## [WHAT YOU ARE ASKED TO DO]
Word for word, restate all the records; images are not part of the copy.

[Saved data entries]
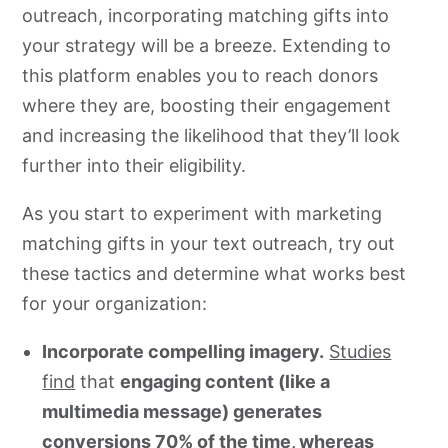
outreach, incorporating matching gifts into
your strategy will be a breeze. Extending to
this platform enables you to reach donors
where they are, boosting their engagement
and increasing the likelihood that they’ll look
further into their eligibility.
As you start to experiment with marketing
matching gifts in your text outreach, try out
these tactics and determine what works best
for your organization:
Incorporate compelling imagery.
Studies
find
that
engaging content (like a
multimedia message) generates
conversions 70% of the time, whereas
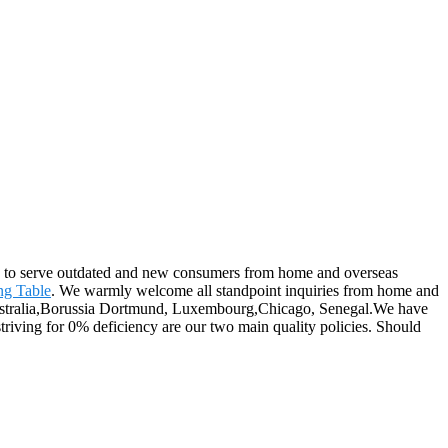
nue to serve outdated and new consumers from home and overseas
ng Table
. We warmly welcome all standpoint inquiries from home and
, Australia,Borussia Dortmund, Luxembourg,Chicago, Senegal.We have
iving for 0% deficiency are our two main quality policies. Should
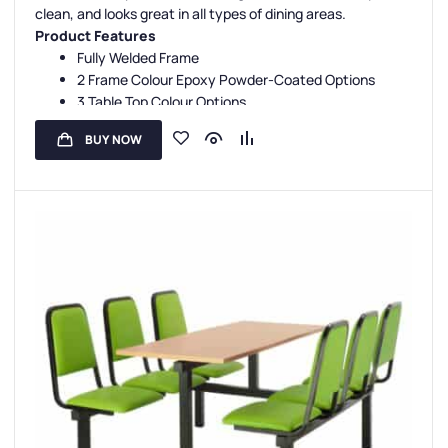
Double Entry Canteen Units
,
Canteen Seat Material
clean, and looks great in all types of dining areas.
Product Features
Fully Welded Frame
2 Frame Colour Epoxy Powder-Coated Options
3 Table Top Colour Options
5 Seat Colour Options
BUY NOW
3-Year Guarantee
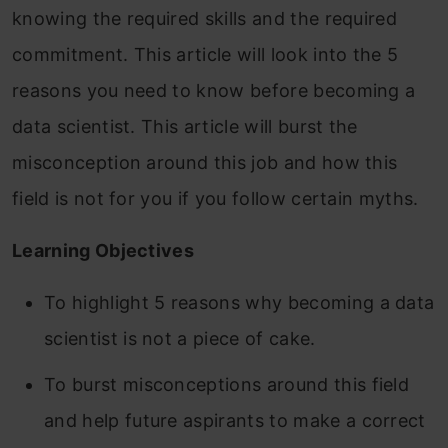
knowing the required skills and the required
commitment. This article will look into the 5
reasons you need to know before becoming a
data scientist. This article will burst the
misconception around this job and how this
field is not for you if you follow certain myths.
Learning Objectives
To highlight 5 reasons why becoming a data
scientist is not a piece of cake.
To burst misconceptions around this field
and help future aspirants to make a correct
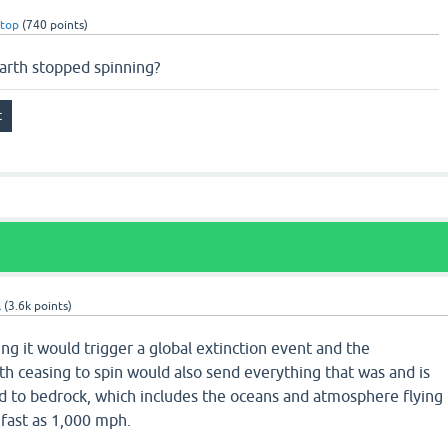
rtop
(
740
points)
arth stopped spinning?
l
(
3.6k
points)
ing it would trigger a global extinction event and the
 ceasing to spin would also send everything that was and is
ed to bedrock, which includes the oceans and atmosphere flying
 fast as 1,000 mph.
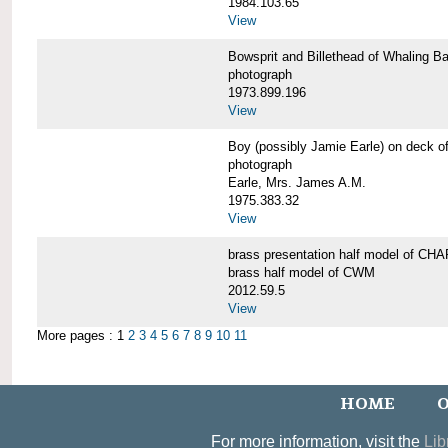
1984.103.65
View
Bowsprit and Billethead of Whalin
photograph
1973.899.196
View
Boy (possibly Jamie Earle) on dec
photograph
Earle, Mrs. James A.M.
1975.383.32
View
brass presentation half model of 
brass half model of CWM
2012.59.5
View
More pages : 1
2
3
4
5
6
7
8
9
10
11
HOME
O
For more information, visit the
Lib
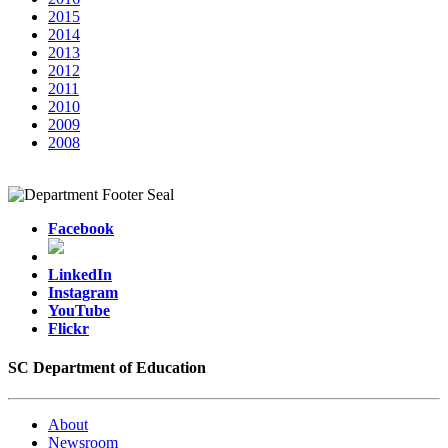
2015
2014
2013
2012
2011
2010
2009
2008
Facebook
LinkedIn
Instagram
YouTube
Flickr
SC Department of Education
About
Newsroom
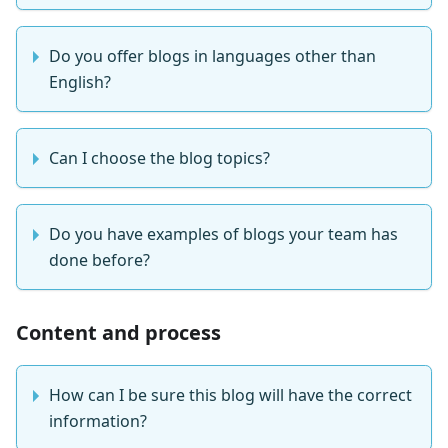
Do you offer blogs in languages other than
English?
Can I choose the blog topics?
Do you have examples of blogs your team has
done before?
Content and process
How can I be sure this blog will have the correct
information?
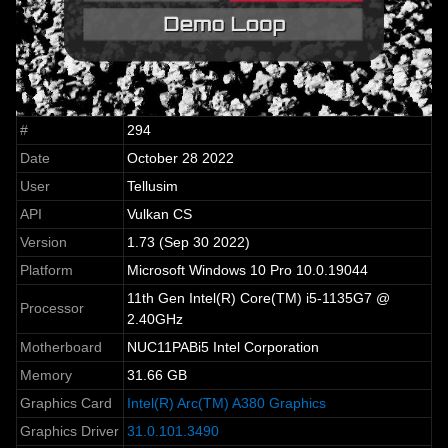
#
294
Date
October 28 2022
User
Tellusim
API
Vulkan CS
Version
1.73 (Sep 30 2022)
Platform
Microsoft Windows 10 Pro 10.0.19044
11th Gen Intel(R) Core(TM) i5-1135G7 @
Processor
2.40GHz
Motherboard
NUC11PABi5 Intel Corporation
Memory
31.66 GB
Graphics Card
Intel(R) Arc(TM) A380 Graphics
Graphics Driver
31.0.101.3490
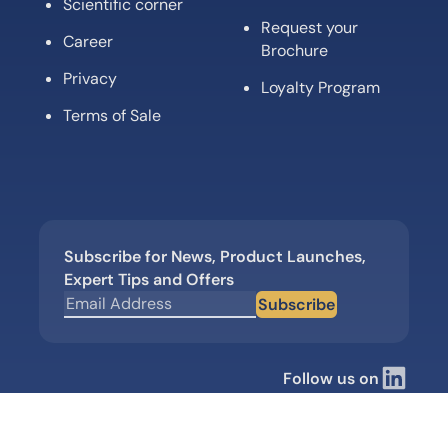
Scientific corner
Request your
Career
Brochure
Privacy
Loyalty Program
Terms of Sale
Subscribe for News, Product Launches,
Expert Tips and Offers
Subscribe
Follow us on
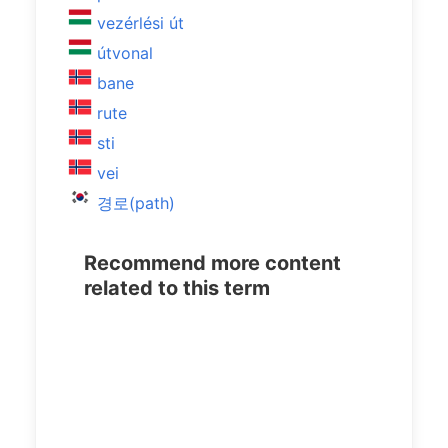
vezérlési út
útvonal
bane
rute
sti
vei
경로(path)
Recommend more content
related to this term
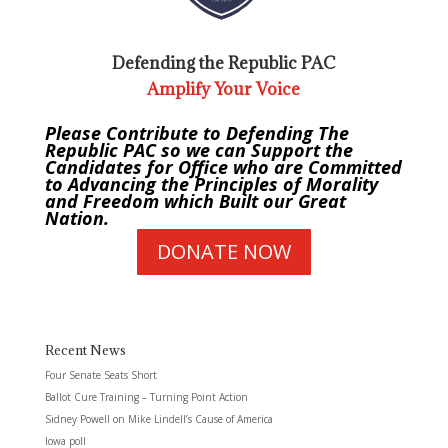
Defending the Republic PAC
Amplify Your Voice
Please Contribute to Defending The
Republic PAC so we can Support the
Candidates for Office who are Committed
to Advancing the Principles of Morality
and Freedom which Built our Great
Nation.
DONATE NOW
Recent News
Four Senate Seats Short
Ballot Cure Training – Turning Point Action
Sidney Powell on Mike Lindell’s Cause of America
Iowa poll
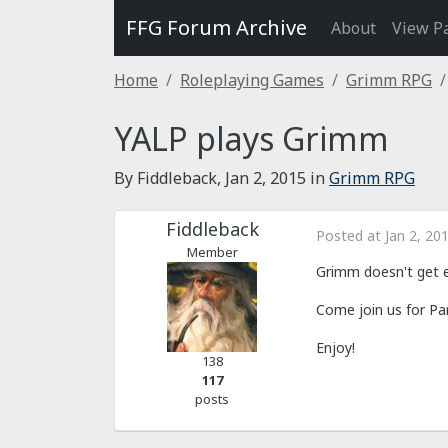
FFG Forum Archive
About
View P
Home
Roleplaying Games
Grimm RPG
YALP plays Grimm
By Fiddleback,
Jan 2, 2015
in
Grimm RPG
Fiddleback
Posted at
Jan 2, 20
Member
Grimm doesn't get e
Come join us for Pa
Enjoy!
138
117
posts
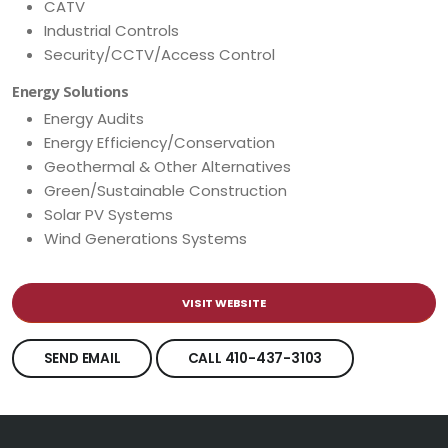
CATV
Industrial Controls
Security/CCTV/Access Control
Energy Solutions
Energy Audits
Energy Efficiency/Conservation
Geothermal & Other Alternatives
Green/Sustainable Construction
Solar PV Systems
Wind Generations Systems
VISIT WEBSITE
SEND EMAIL
CALL 410-437-3103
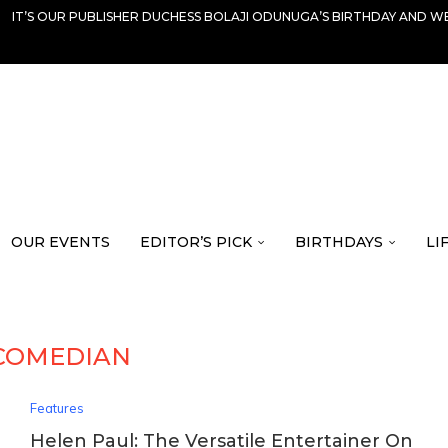
IT’S OUR PUBLISHER DUCHESS BOLAJI ODUNUGA’S BIRTHDAY AND WE
OUR EVENTS
EDITOR’S PICK
BIRTHDAYS
LI
COMEDIAN
Features
Helen Paul: The Versatile Entertainer On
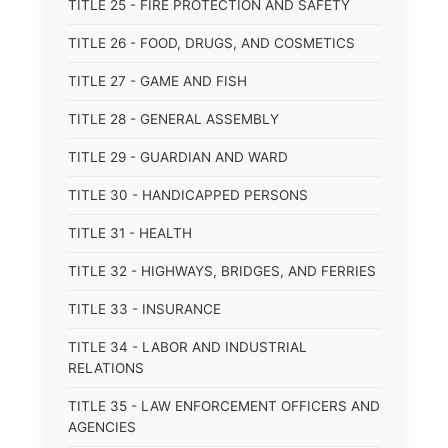
TITLE 25 - FIRE PROTECTION AND SAFETY
TITLE 26 - FOOD, DRUGS, AND COSMETICS
TITLE 27 - GAME AND FISH
TITLE 28 - GENERAL ASSEMBLY
TITLE 29 - GUARDIAN AND WARD
TITLE 30 - HANDICAPPED PERSONS
TITLE 31 - HEALTH
TITLE 32 - HIGHWAYS, BRIDGES, AND FERRIES
TITLE 33 - INSURANCE
TITLE 34 - LABOR AND INDUSTRIAL
RELATIONS
TITLE 35 - LAW ENFORCEMENT OFFICERS AND
AGENCIES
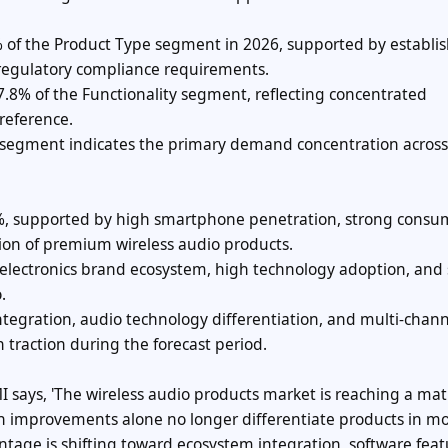
 of the Product Type segment in 2026, supported by establi
regulatory compliance requirements.
7.8% of the Functionality segment, reflecting concentrated
reference.
 segment indicates the primary demand concentration across
6%, supported by high smartphone penetration, strong consu
ion of premium wireless audio products.
 electronics brand ecosystem, high technology adoption, and
.
egration, audio technology differentiation, and multi-chann
 traction during the forecast period.
MI says, 'The wireless audio products market is reaching a mat
on improvements alone no longer differentiate products in mo
tage is shifting toward ecosystem integration, software feat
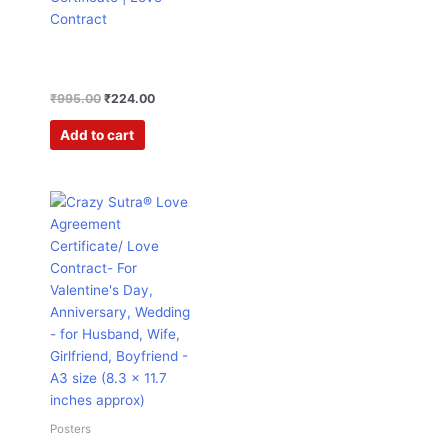
Contract
₹
995.00
₹
224.00
Add to cart
Original
Current
price
price
was:
is:
₹995.00.
₹224.00.
Posters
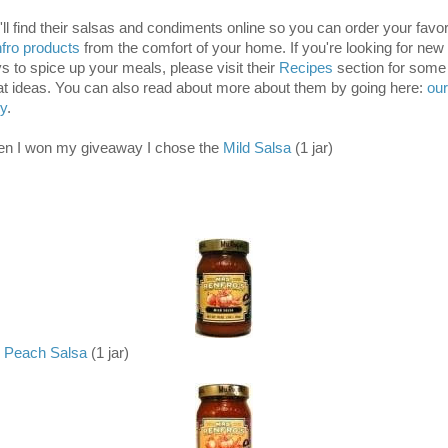
'll find their salsas and condiments online so you can order your favor
fro products
from the comfort of your home. If you're looking for new
s to spice up your meals, please visit their
Recipes
section for some
at ideas. You can also read about more about them by going here:
our
ry
.
n I won my giveaway I chose the
Mild Salsa
(1 jar)
Peach Salsa
(1 jar)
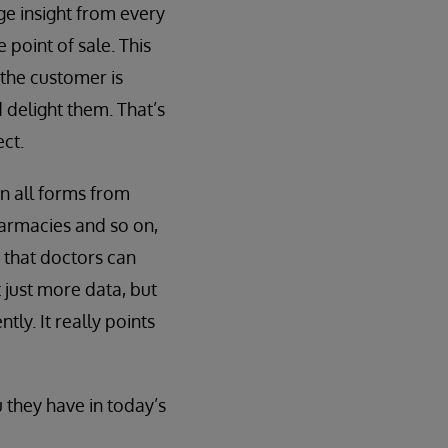
ge insight from every
 point of sale. This
the customer is
 delight them. That’s
ct.
n all forms from
armacies and so on,
 that doctors can
 just more data, but
ly. It really points
 they have in today’s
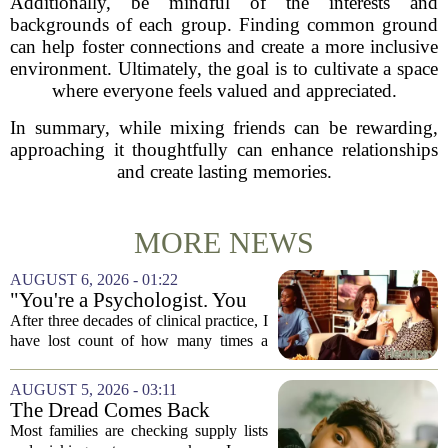
Additionally, be mindful of the interests and
backgrounds of each group. Finding common ground
can help foster connections and create a more inclusive
environment. Ultimately, the goal is to cultivate a space
where everyone feels valued and appreciated.
In summary, while mixing friends can be rewarding,
approaching it thoughtfully can enhance relationships
and create lasting memories.
MORE NEWS
AUGUST 6, 2026 - 01:22
"You're a Psychologist. You
Know..."
After three decades of clinical practice, I
have lost count of how many times a
conversation has started with those five
words. `You`re a psychologist. You
AUGUST 5, 2026 - 03:11
know...` And what follows is almost...
The Dread Comes Back
Before the School Year Does
Most families are checking supply lists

## [RESULT OF THE EXERCISE]
outreach, incorporating matching gifts into
your strategy will be a breeze. Extending to
this platform enables you to reach donors
where they are, boosting their engagement
and increasing the likelihood that they’ll look
further into their eligibility.
As you start to experiment with marketing
matching gifts in your text outreach, try out
these tactics and determine what works best
for your organization:
Incorporate compelling imagery.
Studies
find
that
engaging content (like a
multimedia message) generates
conversions 70% of the time, whereas
nue to serve outdated and new consumers from home and overseas
ng Table
. We warmly welcome all standpoint inquiries from home and
, Australia,Borussia Dortmund, Luxembourg,Chicago, Senegal.We have
iving for 0% deficiency are our two main quality policies. Should
Double Entry Canteen Units
,
Canteen Seat Material
clean, and looks great in all types of dining areas.
Product Features
Fully Welded Frame
2 Frame Colour Epoxy Powder-Coated Options
3 Table Top Colour Options
5 Seat Colour Options
BUY NOW
3-Year Guarantee
knowing the required skills and the required
commitment. This article will look into the 5
reasons you need to know before becoming a
data scientist. This article will burst the
misconception around this job and how this
field is not for you if you follow certain myths.
Learning Objectives
To highlight 5 reasons why becoming a data
scientist is not a piece of cake.
To burst misconceptions around this field
and help future aspirants to make a correct
rtop
(
740
points)
arth stopped spinning?
l
(
3.6k
points)
ing it would trigger a global extinction event and the
 ceasing to spin would also send everything that was and is
ed to bedrock, which includes the oceans and atmosphere flying
 fast as 1,000 mph.
1984.103.65
View
Bowsprit and Billethead of Whalin
photograph
1973.899.196
View
Boy (possibly Jamie Earle) on dec
photograph
Earle, Mrs. James A.M.
1975.383.32
View
brass presentation half model of 
brass half model of CWM
2012.59.5
View
More pages : 1
2
3
4
5
6
7
8
9
10
11
HOME
O
For more information, visit the
Lib
2015
2014
2013
2012
2011
2010
2009
2008
Facebook
LinkedIn
Instagram
YouTube
Flickr
SC Department of Education
About
Newsroom
Do you offer blogs in languages other than
English?
Can I choose the blog topics?
Do you have examples of blogs your team has
done before?
Content and process
How can I be sure this blog will have the correct
information?
#
294
Date
October 28 2022
User
Tellusim
API
Vulkan CS
Version
1.73 (Sep 30 2022)
Platform
Microsoft Windows 10 Pro 10.0.19044
11th Gen Intel(R) Core(TM) i5-1135G7 @
Processor
2.40GHz
Motherboard
NUC11PABi5 Intel Corporation
Memory
31.66 GB
Graphics Card
Intel(R) Arc(TM) A380 Graphics
Graphics Driver
31.0.101.3490
Scientific corner
Request your
Career
Brochure
Privacy
Loyalty Program
Terms of Sale
Subscribe for News, Product Launches,
Expert Tips and Offers
Subscribe
Follow us on
vezérlési út
útvonal
bane
rute
sti
vei
경로(path)
Recommend more content
related to this term
Defending the Republic PAC
Amplify Your Voice
Please Contribute to Defending The
Republic PAC so we can Support the
Candidates for Office who are Committed
to Advancing the Principles of Morality
and Freedom which Built our Great
Nation.
DONATE NOW
Recent News
Four Senate Seats Short
Ballot Cure Training – Turning Point Action
Sidney Powell on Mike Lindell’s Cause of America
Iowa poll
FFG Forum Archive
About
View P
Home
Roleplaying Games
Grimm RPG
YALP plays Grimm
By Fiddleback,
Jan 2, 2015
in
Grimm RPG
Fiddleback
Posted at
Jan 2, 20
Member
Grimm doesn't get e
Come join us for Pa
Enjoy!
138
117
posts
CATV
Industrial Controls
Security/CCTV/Access Control
Energy Solutions
Energy Audits
Energy Efficiency/Conservation
Geothermal & Other Alternatives
Green/Sustainable Construction
Solar PV Systems
Wind Generations Systems
VISIT WEBSITE
SEND EMAIL
CALL 410-437-3103
IT’S OUR PUBLISHER DUCHESS BOLAJI ODUNUGA’S BIRTHDAY AND WE
OUR EVENTS
EDITOR’S PICK
BIRTHDAYS
LI
COMEDIAN
Features
Helen Paul: The Versatile Entertainer On
TITLE 25 - FIRE PROTECTION AND SAFETY
TITLE 26 - FOOD, DRUGS, AND COSMETICS
TITLE 27 - GAME AND FISH
TITLE 28 - GENERAL ASSEMBLY
TITLE 29 - GUARDIAN AND WARD
TITLE 30 - HANDICAPPED PERSONS
TITLE 31 - HEALTH
TITLE 32 - HIGHWAYS, BRIDGES, AND FERRIES
TITLE 33 - INSURANCE
TITLE 34 - LABOR AND INDUSTRIAL
RELATIONS
TITLE 35 - LAW ENFORCEMENT OFFICERS AND
AGENCIES
 of the Product Type segment in 2026, supported by establi
regulatory compliance requirements.
7.8% of the Functionality segment, reflecting concentrated
reference.
 segment indicates the primary demand concentration across
6%, supported by high smartphone penetration, strong consu
ion of premium wireless audio products.
 electronics brand ecosystem, high technology adoption, and
.
egration, audio technology differentiation, and multi-chann
 traction during the forecast period.
MI says, 'The wireless audio products market is reaching a mat
on improvements alone no longer differentiate products in mo
tage is shifting toward ecosystem integration, software feat
Contract
₹
995.00
₹
224.00
Add to cart
Original
Current
price
price
was:
is:
₹995.00.
₹224.00.
Posters
'll find their salsas and condiments online so you can order your favor
fro products
from the comfort of your home. If you're looking for new
s to spice up your meals, please visit their
Recipes
section for some
at ideas. You can also read about more about them by going here:
our
ry
.
n I won my giveaway I chose the
Mild Salsa
(1 jar)
Peach Salsa
(1 jar)
ge insight from every
 point of sale. This
the customer is
 delight them. That’s
ct.
n all forms from
armacies and so on,
 that doctors can
 just more data, but
ly. It really points
 they have in today’s
Additionally, be mindful of the interests and
backgrounds of each group. Finding common ground
can help foster connections and create a more inclusive
environment. Ultimately, the goal is to cultivate a space
where everyone feels valued and appreciated.
In summary, while mixing friends can be rewarding,
approaching it thoughtfully can enhance relationships
and create lasting memories.
MORE NEWS
AUGUST 6, 2026 - 01:22
"You're a Psychologist. You
Know..."
After three decades of clinical practice, I
have lost count of how many times a
conversation has started with those five
words. `You`re a psychologist. You
AUGUST 5, 2026 - 03:11
know...` And what follows is almost...
The Dread Comes Back
Before the School Year Does
Most families are checking supply lists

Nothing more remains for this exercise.